Task brief:
Transcribe every entry exactly; the images stay out.

[Collected data]
+ + + +

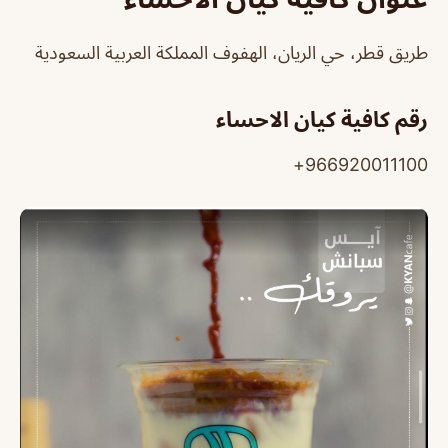
طريق قطر‎، حي الريان، الهفوف‎ المملكة العربية السعودية
رقم كافية كيان الاحساء
966920011100+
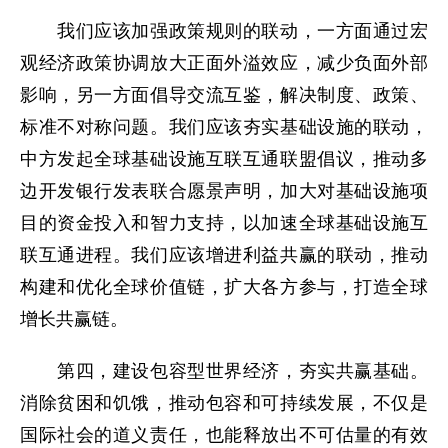
我们应该加强政策规则的联动，一方面通过宏
观经济政策协调放大正面外溢效应，减少负面外部
影响，另一方面倡导交流互鉴，解决制度、政策、
标准不对称问题。我们应该夯实基础设施的联动，
中方发起全球基础设施互联互通联盟倡议，推动多
边开发银行发表联合愿景声明，加大对基础设施项
目的资金投入和智力支持，以加速全球基础设施互
联互通进程。我们应该增进利益共赢的联动，推动
构建和优化全球价值链，扩大各方参与，打造全球
增长共赢链。
第四，建设包容型世界经济，夯实共赢基础。
消除贫困和饥饿，推动包容和可持续发展，不仅是
国际社会的道义责任，也能释放出不可估量的有效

+ + + +

Your solution:
طريق قطر‎، حي الريان، الهفوف‎ المملكة العربية السعودية
رقم كافية كيان الاحساء
966920011100+
我们应该加强政策规则的联动，一方面通过宏
观经济政策协调放大正面外溢效应，减少负面外部
影响，另一方面倡导交流互鉴，解决制度、政策、
标准不对称问题。我们应该夯实基础设施的联动，
中方发起全球基础设施互联互通联盟倡议，推动多
边开发银行发表联合愿景声明，加大对基础设施项
目的资金投入和智力支持，以加速全球基础设施互
联互通进程。我们应该增进利益共赢的联动，推动
构建和优化全球价值链，扩大各方参与，打造全球
增长共赢链。
第四，建设包容型世界经济，夯实共赢基础。
消除贫困和饥饿，推动包容和可持续发展，不仅是
国际社会的道义责任，也能释放出不可估量的有效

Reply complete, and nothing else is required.